In fact, Raleigh seems to have gotten very quickly hooked on the cheap drunk of non-general obligation debt — debt that the General Assembly adopts in the form of certificates of participation, lease-purchase agreements, capital leases, basically anything bought on credit by the state — to the point where North Carolina looks like an AA-rated state. States with lower credit ratings typically go for these more expensive, but easier to sneak past the taxpayers, forms of appropriation-supported debt.

Lower rated states also have multiple debt-issuing entities, which brings us back to the 485 completion financing turkey-shoot.
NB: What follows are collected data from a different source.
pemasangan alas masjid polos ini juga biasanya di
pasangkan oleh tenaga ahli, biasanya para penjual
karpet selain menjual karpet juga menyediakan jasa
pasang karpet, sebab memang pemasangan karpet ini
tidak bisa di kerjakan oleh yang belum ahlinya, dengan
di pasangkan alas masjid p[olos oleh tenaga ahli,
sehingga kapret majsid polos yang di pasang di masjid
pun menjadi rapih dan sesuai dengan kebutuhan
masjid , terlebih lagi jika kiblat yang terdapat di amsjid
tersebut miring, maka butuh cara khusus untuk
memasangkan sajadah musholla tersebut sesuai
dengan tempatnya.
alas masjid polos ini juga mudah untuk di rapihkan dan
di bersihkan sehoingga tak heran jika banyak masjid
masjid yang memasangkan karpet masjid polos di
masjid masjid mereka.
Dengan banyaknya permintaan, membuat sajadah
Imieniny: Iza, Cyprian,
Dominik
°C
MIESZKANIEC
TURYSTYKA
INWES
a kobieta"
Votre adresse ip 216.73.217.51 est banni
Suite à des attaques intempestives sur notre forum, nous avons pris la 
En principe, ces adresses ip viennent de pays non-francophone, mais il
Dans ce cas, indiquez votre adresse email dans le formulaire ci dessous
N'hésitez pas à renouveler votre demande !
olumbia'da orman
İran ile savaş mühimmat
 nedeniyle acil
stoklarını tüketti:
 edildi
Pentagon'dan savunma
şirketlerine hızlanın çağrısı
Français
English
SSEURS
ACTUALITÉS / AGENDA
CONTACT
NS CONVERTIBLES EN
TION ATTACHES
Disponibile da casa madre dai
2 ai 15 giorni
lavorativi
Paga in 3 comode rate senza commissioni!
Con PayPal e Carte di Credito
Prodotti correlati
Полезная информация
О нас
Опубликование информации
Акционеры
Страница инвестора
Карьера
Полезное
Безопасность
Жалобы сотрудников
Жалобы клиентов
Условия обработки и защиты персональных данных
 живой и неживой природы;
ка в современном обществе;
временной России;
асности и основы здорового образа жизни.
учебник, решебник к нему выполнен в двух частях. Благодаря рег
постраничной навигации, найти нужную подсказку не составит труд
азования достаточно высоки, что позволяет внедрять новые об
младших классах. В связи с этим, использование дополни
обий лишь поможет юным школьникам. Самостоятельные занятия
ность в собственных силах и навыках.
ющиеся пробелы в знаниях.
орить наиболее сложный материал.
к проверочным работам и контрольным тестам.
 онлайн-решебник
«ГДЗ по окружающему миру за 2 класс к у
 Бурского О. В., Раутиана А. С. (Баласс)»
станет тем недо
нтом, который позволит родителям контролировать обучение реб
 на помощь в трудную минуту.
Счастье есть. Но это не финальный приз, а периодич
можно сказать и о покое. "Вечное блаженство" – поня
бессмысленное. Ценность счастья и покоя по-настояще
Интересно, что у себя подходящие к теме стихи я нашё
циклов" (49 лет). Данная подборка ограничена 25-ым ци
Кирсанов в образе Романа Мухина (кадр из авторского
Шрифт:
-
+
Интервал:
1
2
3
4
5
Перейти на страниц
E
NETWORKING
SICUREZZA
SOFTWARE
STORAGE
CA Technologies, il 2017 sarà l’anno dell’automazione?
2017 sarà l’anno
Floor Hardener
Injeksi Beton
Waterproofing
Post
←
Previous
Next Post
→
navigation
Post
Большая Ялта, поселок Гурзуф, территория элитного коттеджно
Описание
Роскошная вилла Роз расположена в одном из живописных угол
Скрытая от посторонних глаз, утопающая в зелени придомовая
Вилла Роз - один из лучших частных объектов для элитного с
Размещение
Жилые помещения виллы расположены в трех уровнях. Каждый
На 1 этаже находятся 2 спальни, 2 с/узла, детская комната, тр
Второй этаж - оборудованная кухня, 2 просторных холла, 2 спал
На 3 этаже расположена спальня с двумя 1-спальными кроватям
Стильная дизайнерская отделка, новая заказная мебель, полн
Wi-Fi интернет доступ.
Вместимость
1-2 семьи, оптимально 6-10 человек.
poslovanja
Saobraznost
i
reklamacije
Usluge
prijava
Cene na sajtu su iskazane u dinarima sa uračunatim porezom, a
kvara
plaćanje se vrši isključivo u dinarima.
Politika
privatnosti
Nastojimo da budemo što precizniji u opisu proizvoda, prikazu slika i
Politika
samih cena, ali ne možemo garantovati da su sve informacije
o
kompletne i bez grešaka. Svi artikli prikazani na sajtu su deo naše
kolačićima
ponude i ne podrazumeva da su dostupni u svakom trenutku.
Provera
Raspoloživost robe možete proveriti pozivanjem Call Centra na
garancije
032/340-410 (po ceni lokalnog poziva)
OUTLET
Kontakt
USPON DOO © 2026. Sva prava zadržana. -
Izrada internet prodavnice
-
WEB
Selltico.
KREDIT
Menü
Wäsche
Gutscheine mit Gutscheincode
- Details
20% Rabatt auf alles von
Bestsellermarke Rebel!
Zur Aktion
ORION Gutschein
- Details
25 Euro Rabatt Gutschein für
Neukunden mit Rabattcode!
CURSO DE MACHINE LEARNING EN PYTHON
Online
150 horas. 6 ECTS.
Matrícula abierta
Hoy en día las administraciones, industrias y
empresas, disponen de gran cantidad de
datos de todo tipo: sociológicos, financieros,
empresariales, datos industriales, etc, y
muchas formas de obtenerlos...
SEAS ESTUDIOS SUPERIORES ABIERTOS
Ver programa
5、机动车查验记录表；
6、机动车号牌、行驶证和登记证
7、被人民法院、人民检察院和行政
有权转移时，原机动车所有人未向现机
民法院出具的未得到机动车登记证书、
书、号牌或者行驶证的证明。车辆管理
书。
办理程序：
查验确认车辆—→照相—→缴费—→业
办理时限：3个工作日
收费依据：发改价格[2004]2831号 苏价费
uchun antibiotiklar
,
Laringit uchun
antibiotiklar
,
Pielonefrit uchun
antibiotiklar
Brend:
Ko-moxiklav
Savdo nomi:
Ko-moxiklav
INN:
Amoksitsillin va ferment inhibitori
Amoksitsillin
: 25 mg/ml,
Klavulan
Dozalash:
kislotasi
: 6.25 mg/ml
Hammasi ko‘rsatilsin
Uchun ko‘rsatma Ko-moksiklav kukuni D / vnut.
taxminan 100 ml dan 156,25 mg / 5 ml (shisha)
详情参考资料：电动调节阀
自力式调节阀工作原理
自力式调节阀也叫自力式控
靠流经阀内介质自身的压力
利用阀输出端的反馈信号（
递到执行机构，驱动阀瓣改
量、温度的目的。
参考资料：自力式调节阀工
Treasurer Janet Cowell still wants the General Assembly to clarify what it wants NC DOT to do regarding debt-like obligations. Bev Perdue’s appointees wanted no part of that — foolishly thinking that the AG’s office settled matters — and so State Budget Director Charlie Perusse and Revenue Secretary Ken Lay voted not to include this recommendation in the report.

Guys, you can run, but you cannot hide. The state credit card is maxed out and highway contractors will not be able to get credit either — not without explicit state guarantees of their debt. Which NC DOT does not have the legal authority to issue. Yet.

The choice is clear for state policymakers. Begin to sober up now — or face one hell of a hangover. And even higher borrowing costs.

Bonus Question: Will this be the year that someone stands up and says, “Screw the credit rating, let’s keep spending!” I wonder.